An old man in the early stages of Alzeihmer’s, says it’s better to lose your memory completely than to know you are losing it.
I’m Thinking Of Ending Things, a film as strange as its title, plays numbing mindgame with audiences’ perceptions from the very first frame to the last until we don’t know why things are what they are, or who is doing whom, and why he is where she is or she is where he is. Or whatever.
To be honest, I found the whole rigmarole a bit of an intellectual sham. The kind of cinema that ‘serious’ students make in film school to impress their professors. An illusion of real life with heavy literary references thrown in, all amounting to a work that tries to seduce us by being a sum-total of everything that we don’t know about the characters rather than what we do know.
By the end of the film, I was not sure if the plot in trying to uber-hot, ends up muddled and distraught, or what. I wasn’t even sure if the protagonist Lucy (who changes her name several times in the film) exists. Or is she just a figment of someone else’s imagination? Not ours. Or maybe it’s just us thinking of ending the film.
The dinner with Lucy’s frumpy fiancé, Jake(Jesse Plemon)’s eccentric parents (Toni Collette, David Thewli) is so bizarre and out-of-tune, it defies any coherent reflection.
Like chapters in a psycho-wacky novel, the parents keep aging and de-aging throughout the evening. Veterans Collette and Thewli play the parents with an unendurable level of hysteria. They are like two demented teenagers suddenly made to act much wiser than their years.
Throughout the dinner, the characters jump topics that range from chocolate cakes to ear aches.
The only sane performance in this unhinged, partially interesting, drama comes from the lead Jesse Buckley, chosen because she looks sensible and remains grounded while else around her topples over into a hallucinogenic haze of inherent time-flips.
While much of the narrative arc is amorphous what comes across clearly is the film’s modest budget.
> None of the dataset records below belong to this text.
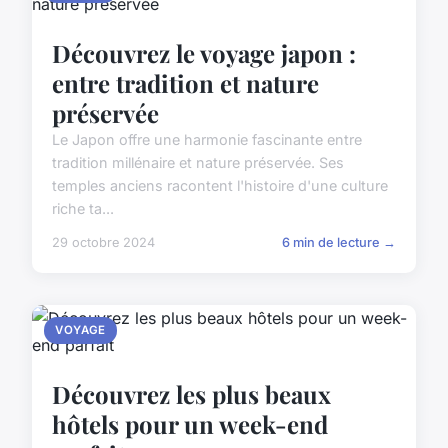
Découvrez le voyage japon :
entre tradition et nature
préservée
Le Japon offre une harmonie fascinante entre
tradition millénaire et nature préservée. Ses
temples anciens racontent l'histoire d'une culture
riche ta...
29 octobre 2024
6 min de lecture →
VOYAGE
Découvrez les plus beaux
hôtels pour un week-end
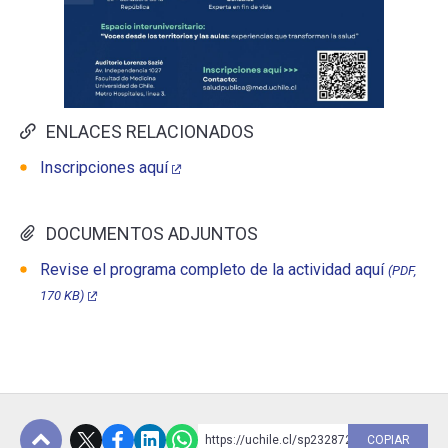
ENLACES RELACIONADOS
Inscripciones aquí
DOCUMENTOS ADJUNTOS
Revise el programa completo de la actividad aquí
(PDF,
170 KB)
https://uchile.cl/sp232872
COPIAR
Most of the film is shot in a car driving across a snowstorm, and a cosy cottage housing Jake’s parents, the end-game is set in a highschool where unknown actors break into a rendering of the musical Oklohama.
There are lengthy references to poet William Wordworth, critic Pauline Kael and the film, The Wonder Under The Influence. The two protagonists, ill-matched and largely unsure of their conversation with one another, are as confused as they are confusing. Do they really exist? Do WE exist? If we do, why should we waste time trying to figure out why this film was ever made?